People aren't getting some of the key issues in the public smackdown of Matthew Yglesias at Think Progress. It turns out that Yglesias, who is as far left as possible without being formally identified as communist, was smacked down by Jennifer Palmieri, who is the interim chief at the Center for American Progress.



It turns out that Yglesias
wrote a post recently on the Third Way, a centrist Washington Democratic policy shop, in which he offered an ultimately unwelcomed turn of phase. Here's the key quote (in bold italicized text), in the context of the the full paragraph, which most of Yglesias' defenders are leaving out:



Third Way is a neat organization — I used to work across the hall from them. And they do a lot of clever messaging stuff that a lot of candidates find very useful. But their domestic policy agenda is hyper-timid incrementalist bullsh*t. There are a variety of issues that they have nothing whatsoever to say on, and what policy ideas they do have are laughable in comparison to the scale of the problems they allegedly address. Which is fine, because Third Way isn’t really a “public policy think tank” at all, it’s a messaging and political tactics outfit. But Barack Obama’s policy proposals aren’t like that. At all. Nor do personnel on his policy teams — including the more ideologically moderate members — stand for anything that’s remotely as weak a brew as the stuff Third Way puts out. And yet, Third Way loves Barack Obama and says he’s a moderate just like them. Which is great. But everyone needs to see that these things are moving in two directions simultaneously. At the very same time Obama is disappointing progressive supporters on a number of fronts, he’s also bringing moderates on board for things that are way more ambitious than anything they were endorsing two or three years ago [emphasis added].
Well, it turns out the Palmieri didn't like this at all, so she logged into Yglesias' blog at Think Progress to write this:



This is Jennifer Palmieri, acting CEO of the Center for American Progess Action Fund.
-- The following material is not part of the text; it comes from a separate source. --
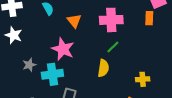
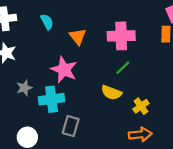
yellow semicircle: (103, 68) -> (111, 93), turned 102
yellow cross: (143, 79) -> (141, 106), moved, turned -32

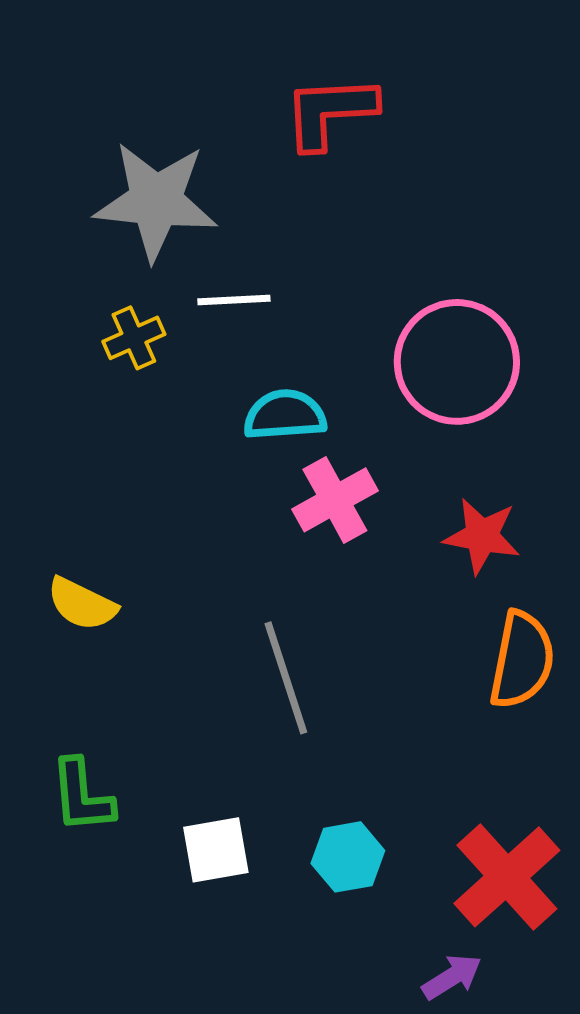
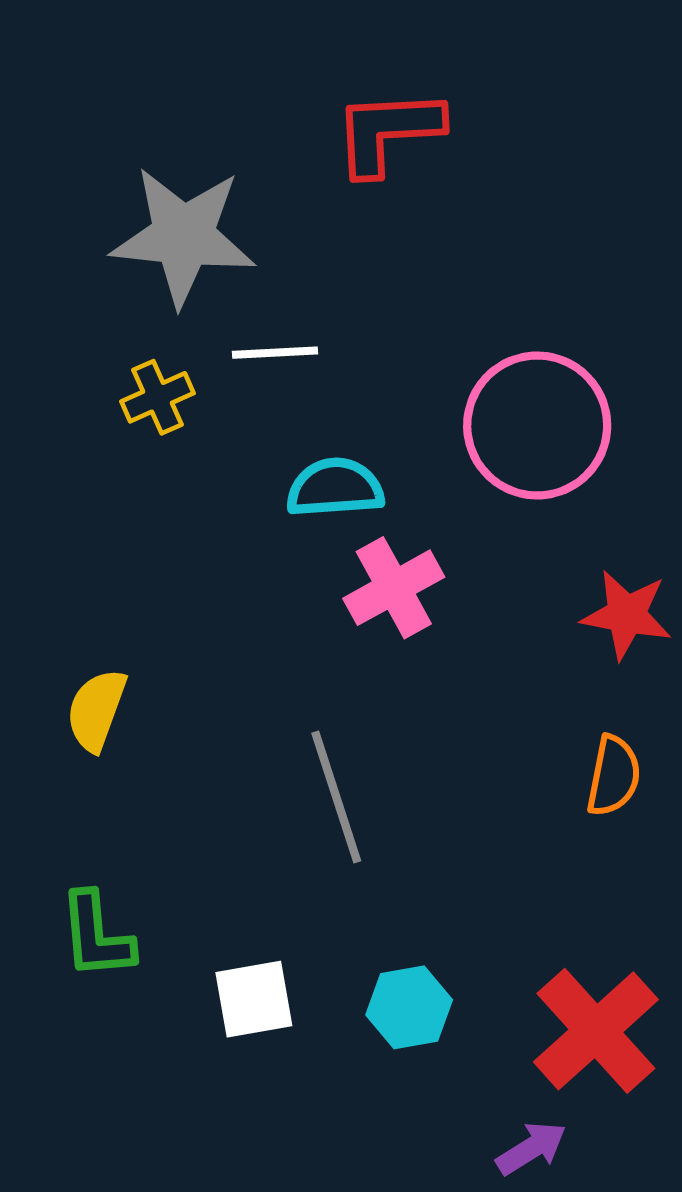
red star: (482, 536) -> (626, 615), moved
yellow semicircle: (82, 604) -> (96, 710), turned 84
orange semicircle: (522, 660) -> (614, 776), size x0.7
Most readers know that the views expressed on Matt’s blog are his own and don’t always reflect the views of the Center for American Progress Action Fund. Such is the case with regard to Matt’s comments about Third Way. Our institution has partnered with Third Way on a number of important projects - including a homeland security transition project - and have a great deal of respect for their critical thinking and excellent work product. They are key leaders in the progressive movement and we look forward to working with them in the future.
This is a D.C. Democratic-insiders' squabble. The Politico reports that Palmieri might be tapped as an Obama administration assistant secretary of defense for public affairs. So let's break it down:



1) Palmieri's a hack. Who would want to work with her - much less under her - with a demonstrated leadership like that?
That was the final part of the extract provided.